Des sources officielles qualifient ces réseaux de « mafia » qui accumulent chaque année des millions de dirhams, tandis que les collectivités continuent à souffrir d’un déficit croissant.
Qui est impacté ? Les citoyens en premier lieu
La crise financière des collectivités ne se limite pas à des chiffres. Elle affecte directement la vie quotidienne :
-
Routes non goudronnées.
-
Éclairage public insuffisant.
-
Absence d’investissements dans les infrastructures sociales.
Les citoyens paient le prix double : d’une part par la dégradation des services, et d’autre part par l’absence de justice fiscale, les minorités influentes étant exemptées de leurs obligations tandis que les autres supportent le poids de la crise.
Arrière-plan des décisions : corruption ou favoritisme électoral ?
Les rapports soulignent un point sensible : certaines collectivités ont délibérément négligé de percevoir des dettes pendant des années pour des raisons qui ne sont pas purement administratives. Des soupçons de favoritisme électoral apparaissent, transformant les ressources publiques en outil de négociation politique ou en moyen de garantir des fidélités.
Ainsi, le « déficit financier » devient un outil produit plutôt qu’une erreur fortuite, utilisé pour justifier des demandes de soutien auprès de l’État central ou pour renforcer une influence locale.

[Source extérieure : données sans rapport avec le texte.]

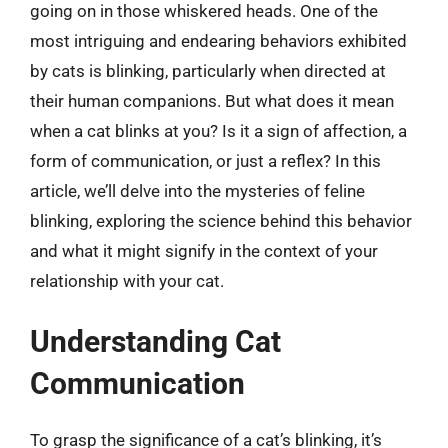
going on in those whiskered heads. One of the
most intriguing and endearing behaviors exhibited
by cats is blinking, particularly when directed at
their human companions. But what does it mean
when a cat blinks at you? Is it a sign of affection, a
form of communication, or just a reflex? In this
article, we’ll delve into the mysteries of feline
blinking, exploring the science behind this behavior
and what it might signify in the context of your
relationship with your cat.
Understanding Cat
Communication
To grasp the significance of a cat’s blinking, it’s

Ambiguïté et transparence : où en est l’État ?
Malgré la publication de circulaires conjointes entre les ministères de l’Intérieur et des Finances pour instaurer le Système de Gestion Intégrée (GIR-CT), permettant un recouvrement électronique et transparent, l’écart entre le texte et la réalité est immense.
Des milliards de dirhams restent classés en « créances non recouvrées », sans suivi judiciaire ni mesures effectives, ce qui fait de la numérisation une façade technique masquant l’absence de volonté politique.
Gouvernance défectueuse et intérêt public ignoré
Les rapports de la Cour ne révèlent pas simplement une laxité administrative. Ils illustrent un modèle de gouvernance défaillante :
-
Transparence faible.
-
Responsabilisation limitée.
-
Clientélisme enraciné.
Résultat : des collectivités pauvres en déficit chronique, des intérêts privés accumulant des profits, et des citoyens perdant confiance dans les institutions élues.
Questions ouvertes pour la redevabilité
-
Qui protège les bénéficiaires du désordre ?
-
Pourquoi le ministère de l’Intérieur n’a-t-il pas enclenché les procédures judiciaires malgré les procès-verbaux existants ?
-
Les collectivités deviennent-elles des instruments de production du déficit plutôt que des leviers de développement ?
-
Enfin, la numérisation suffit-elle à réformer le système, ou le problème réside-t-il dans l’absence de volonté politique ?
Conclusion : la réforme manquante
La véritable réforme ne se limite pas aux programmes techniques. Elle nécessite une rupture avec la culture de l’impunité. Lier responsabilité et reddition de comptes n’est plus un simple slogan constitutionnel, mais une nécessité vitale pour permettre aux collectivités d’être un levier de développement plutôt qu’un fardeau pour l’État et la société.